For the treatment of malignant hypercalcemia † :
Intravenous dosage (not available in the US) † :
Adults: In a randomized trial, patients with malignant hypercalcemia were treated with a single dose of alendronate (7.5 mg IV) or clodronate or were randomly allocated to a 2.5, 5, or 10 mg IV infusion of alendronate. In both groups, a second dose of alendronate 7.5 mg IV was given on the third day after infusion for plasma Ca > 2.70 mmol/L. Patients with relapsing hypercalcemia between days 6 and 22 after the first dose were given a single IV infusion of 12.5 mg of alendronate. Doses of 7.5 or 10 mg of alendronate IV appear to be effective. In another randomized trial of patients with malignant hypercalcemia, a single 2.5, 5, 10, or 15 mg IV infusion dose of alendronate was studied. Alendronate doses of 5 mg were effective in producing normocalcemia in most patients.

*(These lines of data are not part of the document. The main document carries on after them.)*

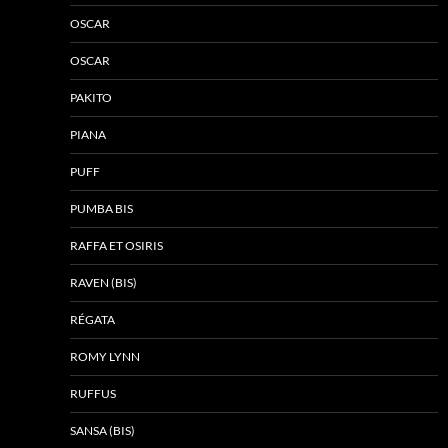
OSCAR
OSCAR
PAKITO
PIANA
PUFF
PUMBA BIS
RAFFA ET OSIRIS
RAVEN (BIS)
RÉGATA
ROMY LYNN
RUFFUS
SANSA (BIS)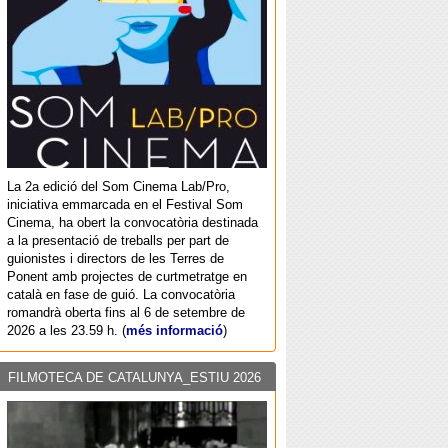
La 2a edició del Som Cinema Lab/Pro,
iniciativa emmarcada en el Festival Som
Cinema, ha obert la convocatòria destinada
a la presentació de treballs per part de
guionistes i directors de les Terres de
Ponent amb projectes de curtmetratge en
català en fase de guió. La convocatòria
romandrà oberta fins al 6 de setembre de
2026 a les 23.59 h. (
més informació
)
FILMOTECA DE CATALUNYA_ESTIU 2026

At any time point over the initial 8 days posttreatment the 5- to 15-mg dose groups showed no significant differences in serum calcium concentrations, however 2.5 mg dose had significantly less effect.
Maximum Dosage Limits:
Adults: 10 mg/day PO or 70 mg/week PO for osteoporosis; 40 mg/day PO for Paget’s disease; maximum dosage for other indications/routes not available.
Elderly: 10 mg/day PO or 70 mg/week PO for osteoporosis; 40 mg/day PO for Paget’s disease; maximum dosage for other indications/routes not available.

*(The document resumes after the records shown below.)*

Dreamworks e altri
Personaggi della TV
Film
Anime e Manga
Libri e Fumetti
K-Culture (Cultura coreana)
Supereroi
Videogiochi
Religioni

Adolescents: Safe and effective use has not been established.
Children: Safe and effective use has not been established.
Patients with hepatic impairment:
Specific guidelines for dosage adjustments in hepatic impairment are not available; it appears that no dosage adjustments are needed.
Patients with renal impairment:
CrCl > 35 ml/min: No dosage adjustment needed.

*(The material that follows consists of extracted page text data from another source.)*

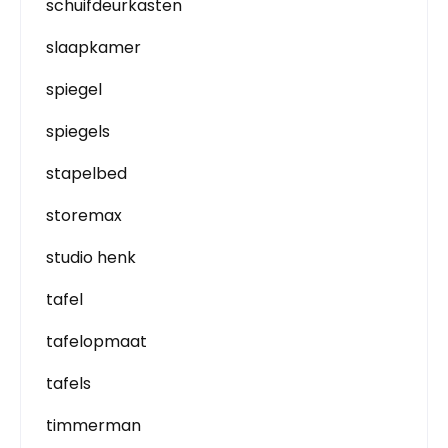
schuifdeurkasten
slaapkamer
spiegel
spiegels
stapelbed
storemax
studio henk
tafel
tafelopmaat
tafels
timmerman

CrCl <= 35 ml/min: Not recommended due to lack of experience in this patient population.
† non-FDA-approved indication
[ Last revised: 1/16/2006 5:45:00 PM ]
References
. Rizzoli R, Buchs B, Bonjour J-P. Effect of a single infusion of alendronate in malignant hypercalcemia; dose dependency and comparison with clodronate. Int J Cancer 1992;50:706 - 12.
. Nussbaum SR, Warrell Jr. RP, Rude R, et al. Dose-response study of alendronate sodium for the treatment of cancer-associated hypercalcemia. J Clin Oncol 1993;11:1618 - 23.
. chnitzer T, Bone HG, Crepaldi G, et al. Therapeutic equivalence of alendronate 70 mg once-weekly and alendronate 10 mg daily in the treatment of osteoporosis. Alendronate Once-Weekly Study Group. Aging (Milano) 2000;12:1 - 12.
. Saag KG, Emkey R, Schnitzer TJ et al. Alendronate for the prevention and treatment of glucocorticoid-induced osteoporosis. N Engl J Med 1998;339;292 - 9.
. Cummings SR, Black DM, Thompson DE, et al. Effect of alendronate on risk of fracture in women with low bone density but without vertebral fractures. JAMA 1998;280:2077 - 82.